Remembering Victims of the Triangle Shirtwaist Fire: Italian and Jewish Immigrants Unite

On March 29th, Hasia R. Diner arrived at the John D. Calandra Institute to speak about the compelling relationship between Italian and Jewish immigrants in New York City. Her conversation was in remembrance of those who died in the Triangle Shirtwaist Fire, on its centennial anniversary

 On January 30th, at the end of “The Week of Remembrance” guests arrived at the Primo Levi Center to commemorate the lives of relatives, friends, and ancestors who perished during the Holocaust of World War II. On March 29th, at the John D. Calandra Institute, the conversation continued.

Unfortunately, the topic was also a tragic one. As this year marks the one-hundredth anniversary of the infamous fire at the Triangle Shirtwaist Factory, the event was held to remember those killed in the factory—female laborers, primarily of Italian and Jewish dissent. Professor Hasia R. Diner, PhD came to Calandra to share her expertise on the issue.

After a respectful introduction, Diner chose to take the conversation in another, perhaps less-expected direction. Rather than discuss the various ways that Italian and Jewish women were victims of the same labor injustices, the conversation was an encouraging glance into the ways in which these two communities managed to peacefully cohabitate the same turf during such difficult times.

Diner, the Paul S. and Sylvia Steinberg Professor of American Jewish History and the Director and the Goldstein-Goren Center for American Jewish History at New York University noted that she was pleasantly surprised to see such a large crowd at Calandra. 

She began with a comical anecdote from the memoir of Elizabeth Hasanowitz, a young Jewish girl that had worked at the Triangle Shirtwaist Factory.
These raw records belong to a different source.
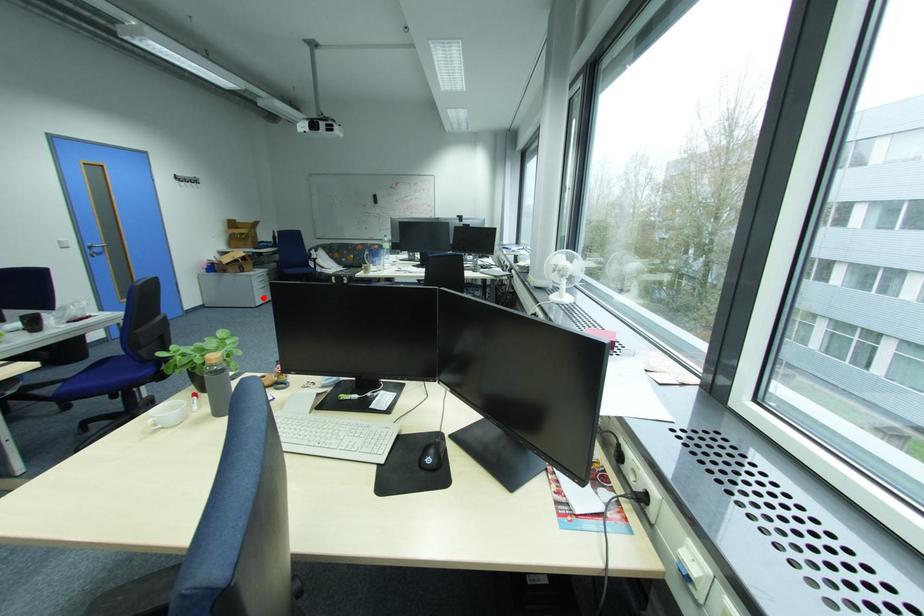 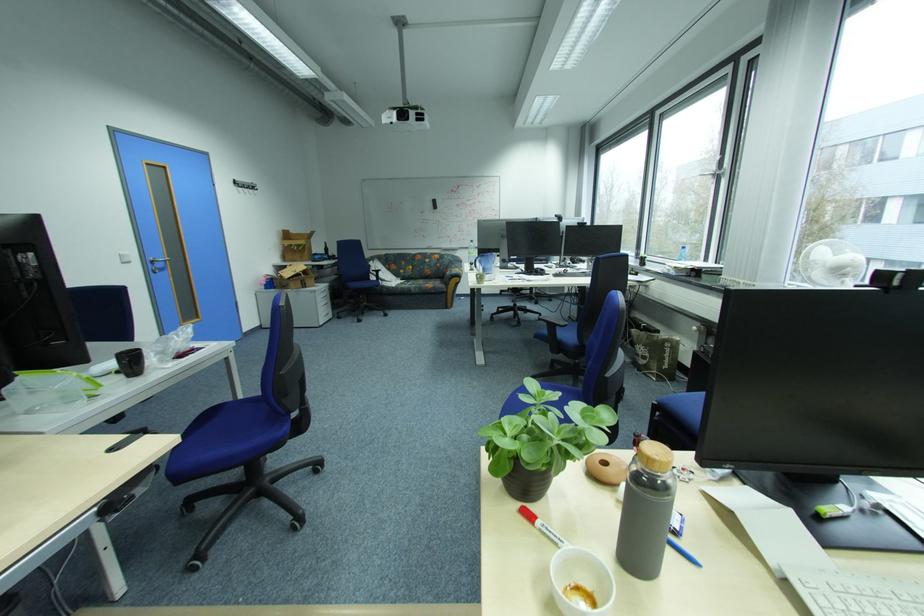 Where in the second image is the point corresponding to the highlighted location from the first image?

(326, 315) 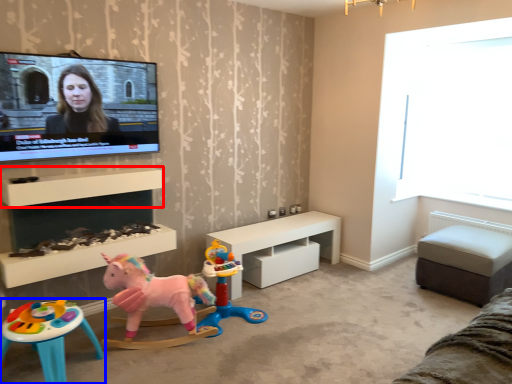 Question: Which point is further to the camera, shelf (highlighted by a red box) or toy (highlighted by a blue box)?

Choices:
 (A) shelf
 (B) toy

Answer: (A) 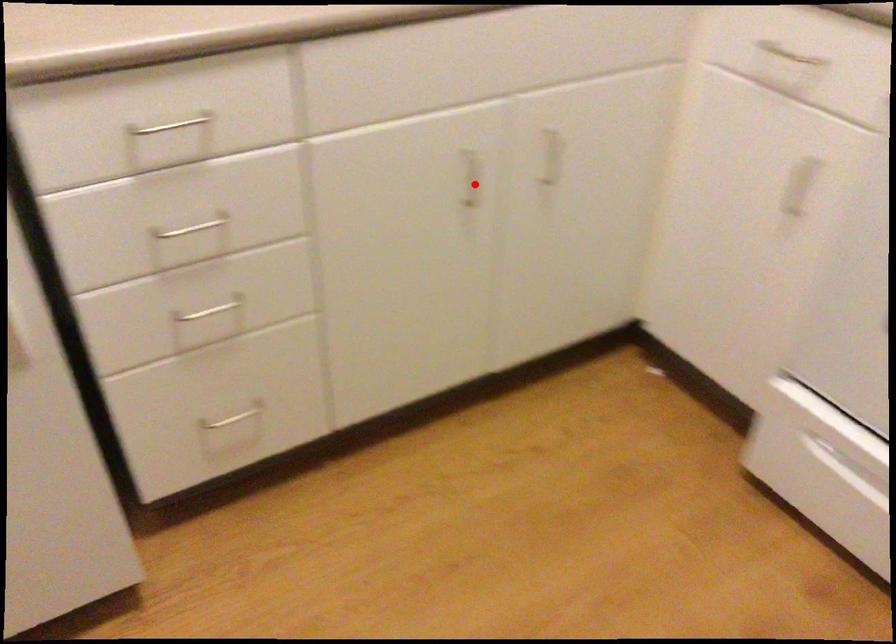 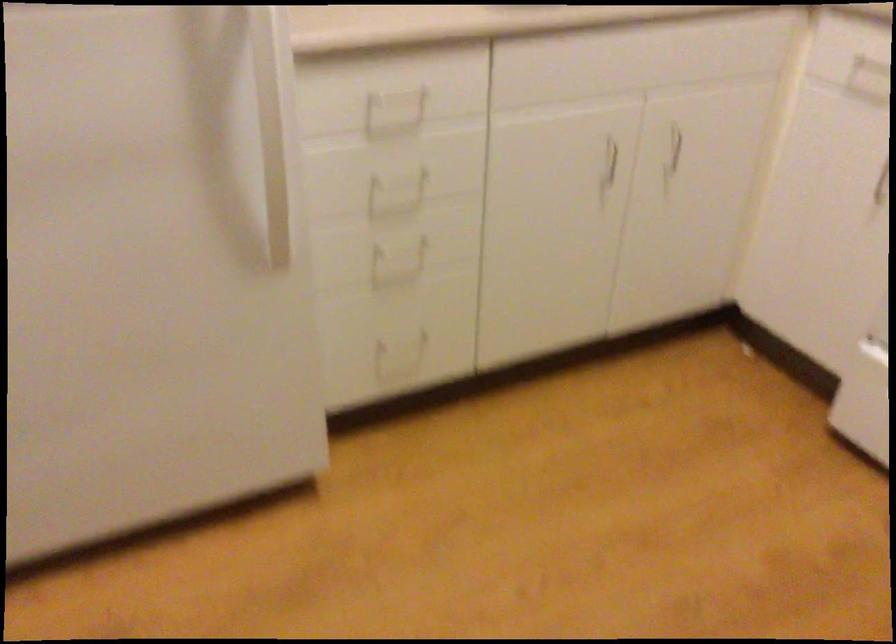 Question: I am providing you with two images of the same scene from different viewpoints. Given a red point in image1, look at the same physical point in image2. Is it:

Choices:
 (A) Closer to the viewpoint
 (B) Farther from the viewpoint

Answer: (B) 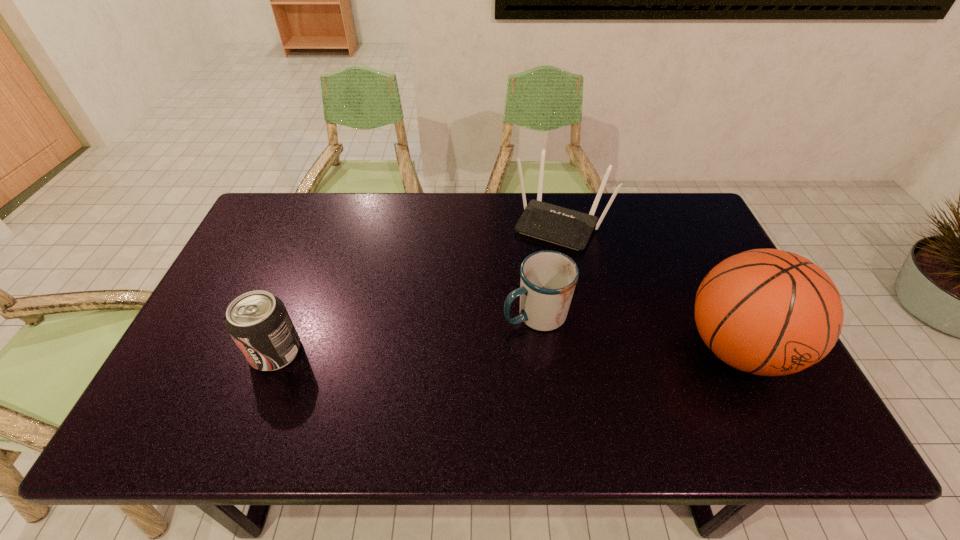 The height and width of the screenshot is (540, 960). What are the coordinates of `soda can` in the screenshot? It's located at (258, 322).

Identify the location of the tallest object. The image size is (960, 540). (769, 312).

Where is `the rightmost object`? This screenshot has width=960, height=540. the rightmost object is located at coordinates (769, 312).

This screenshot has height=540, width=960. I want to click on router, so click(569, 228).

The width and height of the screenshot is (960, 540). Identify the location of mug. (548, 278).

The image size is (960, 540). I want to click on free location located on the back of the soda can, so click(310, 262).

Image resolution: width=960 pixels, height=540 pixels. I want to click on vacant space located 0.050m on the back of the rightmost object, so click(709, 292).

Identify the location of free region located on the front-facing side of the router. click(x=520, y=295).

Identify the location of vacant space located on the front-facing side of the router. (517, 300).

Locate an element on the screen. vacant position located 0.330m on the front-facing side of the router is located at coordinates (501, 328). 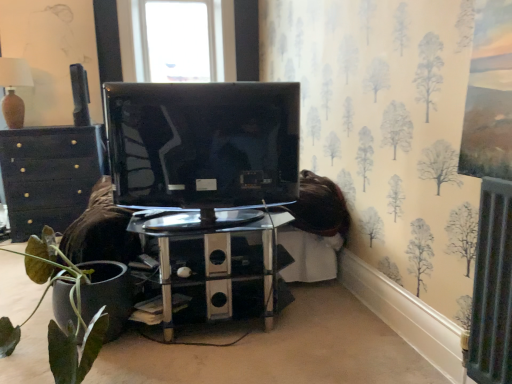 Identify the location of polished chrome table at center. The width and height of the screenshot is (512, 384). (217, 266).

Locate an element on the screen. matte brown lampshade at upper left is located at coordinates (14, 89).

What are the coordinates of `green matte plant at lower left` in the screenshot? It's located at (53, 320).

What do you see at coordinates (203, 145) in the screenshot? Image resolution: width=512 pixels, height=384 pixels. I see `glossy black tv at center` at bounding box center [203, 145].

The image size is (512, 384). I want to click on metallic gray speaker at upper left, so click(x=80, y=95).

Considering the relative positions of matte black chest of drawers at left and matte brown lampshade at upper left in the image provided, is matte black chest of drawers at left behind matte brown lampshade at upper left?

Yes.

Can you confirm if matte black chest of drawers at left is positioned to the left of matte brown lampshade at upper left?

In fact, matte black chest of drawers at left is to the right of matte brown lampshade at upper left.

Which of these two, matte black chest of drawers at left or matte brown lampshade at upper left, stands taller?

With more height is matte black chest of drawers at left.

From the image's perspective, which one is positioned higher, glossy black tv at center or polished chrome table at center?

glossy black tv at center.

Between glossy black tv at center and polished chrome table at center, which one appears on the right side from the viewer's perspective?

polished chrome table at center is more to the right.

How different are the orientations of glossy black tv at center and polished chrome table at center in degrees?

There is a 170-degree angle between the facing directions of glossy black tv at center and polished chrome table at center.

Is green matte plant at lower left facing towards metallic gray speaker at upper left?

No, green matte plant at lower left is not oriented towards metallic gray speaker at upper left.

From the picture: Would you say metallic gray speaker at upper left is part of green matte plant at lower left's contents?

No, metallic gray speaker at upper left is not inside green matte plant at lower left.

Considering the positions of objects matte black chest of drawers at left and metallic gray speaker at upper left in the image provided, who is more to the right, matte black chest of drawers at left or metallic gray speaker at upper left?

metallic gray speaker at upper left is more to the right.

Is point (42, 136) closer or farther from the camera than point (82, 101)?

Point (42, 136) is closer to the camera than point (82, 101).

Are matte black chest of drawers at left and metallic gray speaker at upper left far apart?

They are positioned close to each other.

From the picture: Considering the relative sizes of matte black chest of drawers at left and metallic gray speaker at upper left in the image provided, is matte black chest of drawers at left taller than metallic gray speaker at upper left?

Yes, matte black chest of drawers at left is taller than metallic gray speaker at upper left.

Which is in front, point (82, 90) or point (54, 282)?

The point (54, 282) is closer.

In the scene shown: Does metallic gray speaker at upper left lie behind green matte plant at lower left?

Yes, metallic gray speaker at upper left is further from the viewer.

Looking at this image, is metallic gray speaker at upper left not inside green matte plant at lower left?

Absolutely, metallic gray speaker at upper left is external to green matte plant at lower left.

Does metallic gray speaker at upper left have a lesser width compared to green matte plant at lower left?

Yes.

Based on their positions, is polished chrome table at center located to the left or right of matte black chest of drawers at left?

Based on their positions, polished chrome table at center is located to the right of matte black chest of drawers at left.

In the scene shown: From a real-world perspective, which object stands above the other?

In real-world perspective, matte black chest of drawers at left is above.

Considering the points (197, 283) and (69, 168), which point is in front, point (197, 283) or point (69, 168)?

The point (197, 283) is in front.

Is polished chrome table at center far from matte black chest of drawers at left?

Yes, polished chrome table at center is far from matte black chest of drawers at left.

Based on the photo, is matte black chest of drawers at left with glossy black tv at center?

No, matte black chest of drawers at left is not touching glossy black tv at center.

From the image's perspective, which object appears higher, matte black chest of drawers at left or glossy black tv at center?

glossy black tv at center.

From their relative heights in the image, would you say matte black chest of drawers at left is taller or shorter than glossy black tv at center?

matte black chest of drawers at left is taller than glossy black tv at center.

Measure the distance between matte black chest of drawers at left and glossy black tv at center.

They are 6.03 feet apart.

The width and height of the screenshot is (512, 384). Find the location of `the chest of drawers below the matte brown lampshade at upper left (from the image's perspective)`. the chest of drawers below the matte brown lampshade at upper left (from the image's perspective) is located at coordinates (49, 175).

Locate an element on the screen. This screenshot has width=512, height=384. table behind the glossy black tv at center is located at coordinates (217, 266).

From the image, which object appears to be farther from glossy black tv at center, metallic gray speaker at upper left or polished chrome table at center?

metallic gray speaker at upper left is further to glossy black tv at center.

Which object lies further to the anchor point green matte plant at lower left, matte brown lampshade at upper left or polished chrome table at center?

Based on the image, matte brown lampshade at upper left appears to be further to green matte plant at lower left.

When comparing their distances from metallic gray speaker at upper left, does green matte plant at lower left or matte black chest of drawers at left seem closer?

Based on the image, matte black chest of drawers at left appears to be nearer to metallic gray speaker at upper left.

Estimate the real-world distances between objects in this image. Which object is closer to green matte plant at lower left, polished chrome table at center or matte black chest of drawers at left?

Among the two, polished chrome table at center is located nearer to green matte plant at lower left.

When comparing their distances from metallic gray speaker at upper left, does polished chrome table at center or matte black chest of drawers at left seem closer?

Among the two, matte black chest of drawers at left is located nearer to metallic gray speaker at upper left.

Considering their positions, is polished chrome table at center positioned closer to matte brown lampshade at upper left than glossy black tv at center?

Among the two, glossy black tv at center is located nearer to matte brown lampshade at upper left.

Which object lies further to the anchor point glossy black tv at center, matte black chest of drawers at left or matte brown lampshade at upper left?

matte brown lampshade at upper left lies further to glossy black tv at center than the other object.

From the picture: When comparing their distances from glossy black tv at center, does green matte plant at lower left or polished chrome table at center seem closer?

polished chrome table at center is closer to glossy black tv at center.

You are a GUI agent. You are given a task and a screenshot of the screen. Output one action in this format:
    pyautogui.click(x=<x>, y=<y>)
    Task: Click on the lamp between green matte plant at lower left and matte black chest of drawers at left in the front-back direction
    
    Given the screenshot: What is the action you would take?
    pyautogui.click(x=14, y=89)

The height and width of the screenshot is (384, 512). I want to click on chest of drawers between green matte plant at lower left and metallic gray speaker at upper left along the z-axis, so click(49, 175).

Where is `television between matte brown lampshade at upper left and polished chrome table at center in the horizontal direction`? This screenshot has width=512, height=384. television between matte brown lampshade at upper left and polished chrome table at center in the horizontal direction is located at coordinates (203, 145).

Identify the location of table positioned between glossy black tv at center and matte black chest of drawers at left from near to far. (217, 266). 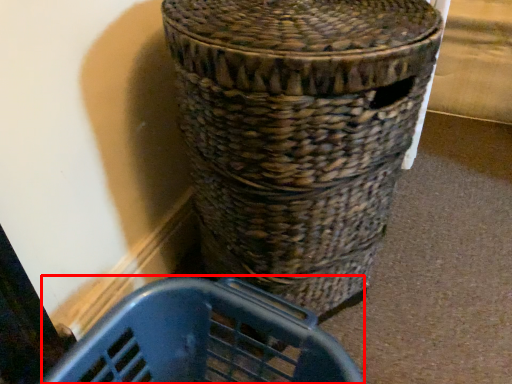 Question: Considering the relative positions of basket container (annotated by the red box) and waste container in the image provided, where is basket container (annotated by the red box) located with respect to the staircase?

Choices:
 (A) left
 (B) right

Answer: (A) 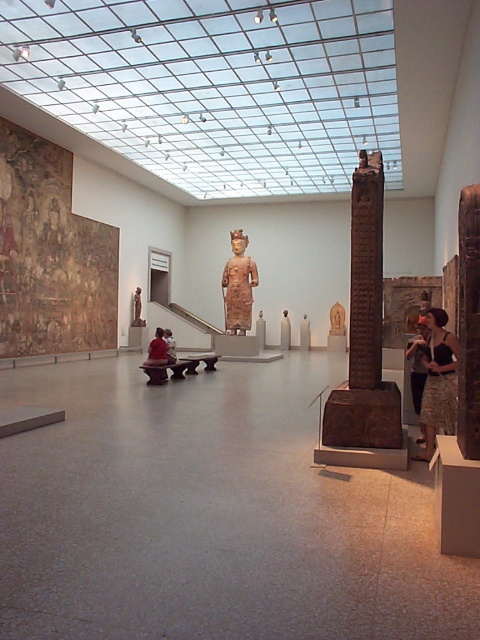 Question: Does black textured skirt at lower right appear under matte black statue at center?

Choices:
 (A) yes
 (B) no

Answer: (A)

Question: Estimate the real-world distances between objects in this image. Which object is farther from the black textured skirt at lower right?

Choices:
 (A) matte brown statue at center
 (B) matte black statue at center

Answer: (A)

Question: Does brown stone pillar at center have a larger size compared to matte brown statue at center?

Choices:
 (A) yes
 (B) no

Answer: (B)

Question: Which of these objects is positioned farthest from the brown stone pillar at center?

Choices:
 (A) black textured skirt at lower right
 (B) matte brown statue at center
 (C) matte black statue at center

Answer: (B)

Question: Based on their relative distances, which object is nearer to the black textured skirt at lower right?

Choices:
 (A) matte black statue at center
 (B) brown stone pillar at center
 (C) matte brown statue at center

Answer: (A)

Question: Can you confirm if brown stone pillar at center is bigger than matte brown statue at center?

Choices:
 (A) yes
 (B) no

Answer: (B) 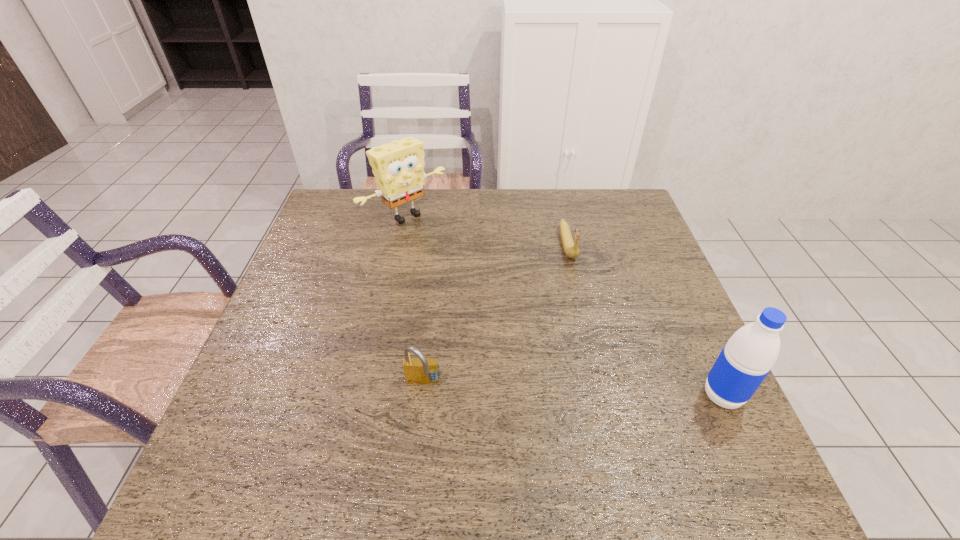 Locate an element on the screen. free spot that satisfies the following two spatial constraints: 1. on the side with the combination dials of the padlock; 2. on the right side of the water bottle is located at coordinates (422, 395). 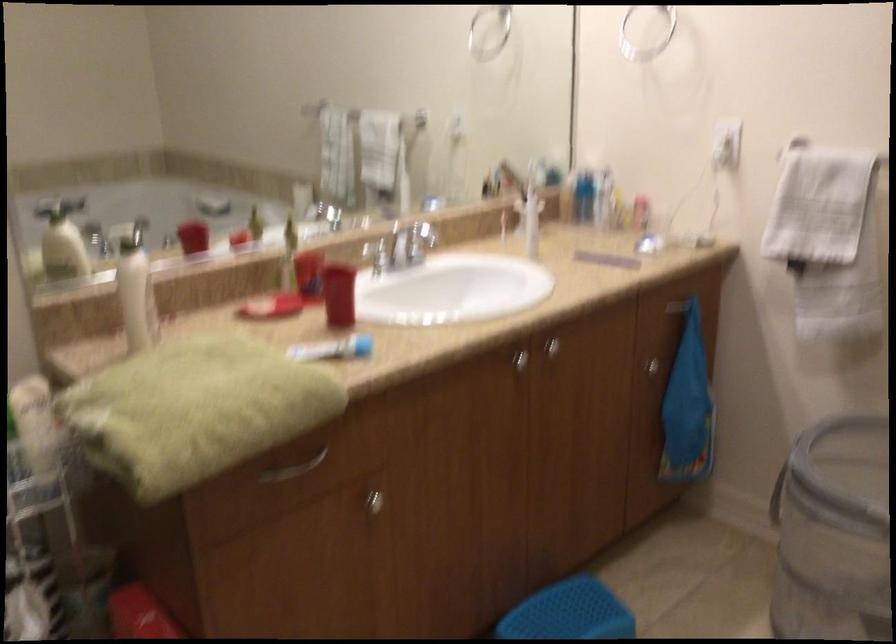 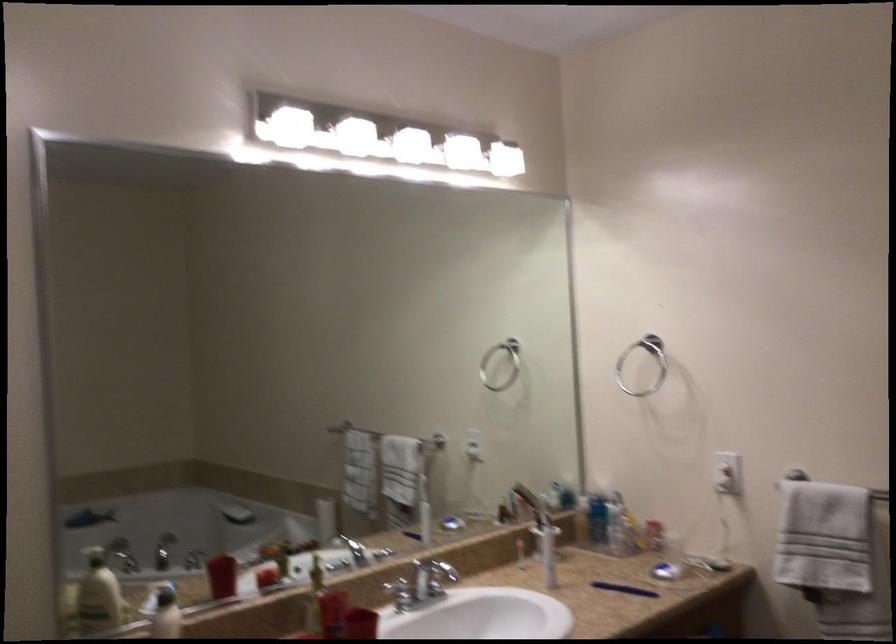 Question: In a continuous first-person perspective shot, in which direction is the camera moving?

Choices:
 (A) Left
 (B) Right
 (C) Forward
 (D) Backward

Answer: (D) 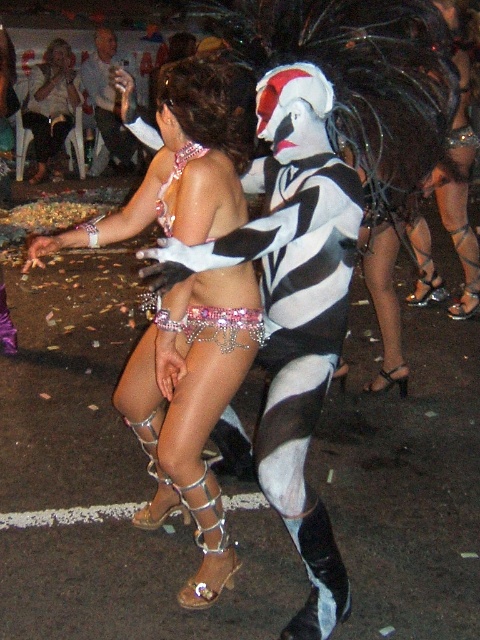 Question: Which point is farther from the camera taking this photo?

Choices:
 (A) (274, 77)
 (B) (252, 508)
 (C) (34, 262)

Answer: (B)

Question: Where is metallic silver chainmail at lower center located in relation to pink sequined bikini top at center in the image?

Choices:
 (A) left
 (B) right

Answer: (A)

Question: Estimate the real-world distances between objects in this image. Which object is closer to the shiny silver bikini at center?

Choices:
 (A) light blue shirt at upper left
 (B) matte white blouse at upper left

Answer: (B)

Question: Considering the real-world distances, which object is closest to the light blue shirt at upper left?

Choices:
 (A) shiny silver bikini at center
 (B) metallic silver chainmail at lower center
 (C) pink sequined bikini top at center
 (D) sparkly silver bikini at center

Answer: (A)

Question: Is sparkly silver bikini at center below matte white blouse at upper left?

Choices:
 (A) yes
 (B) no

Answer: (A)

Question: Can you confirm if shiny silver bikini at center is positioned below sparkly silver bikini at center?

Choices:
 (A) no
 (B) yes

Answer: (A)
Hasanowitz recorded her memories of working next to these young Italian women and her fascinations with their different eating habits—the Italians with their eggplant and olive oil sandwiches and the Jewish girls with their baloney meals.

Before the tragic fire, the two separate ethnic groups worked together, ate together and shared conversation. Ultimately, their names would be listed next to one another on the list of over 146 victims from the Triangle Shirtwaist Fire. As Diner aptly stated, “Seeing those names next to one another tells us that something was going on that was and is historically significant; The only thing that separated them from one another was where their name came in the alphabet.”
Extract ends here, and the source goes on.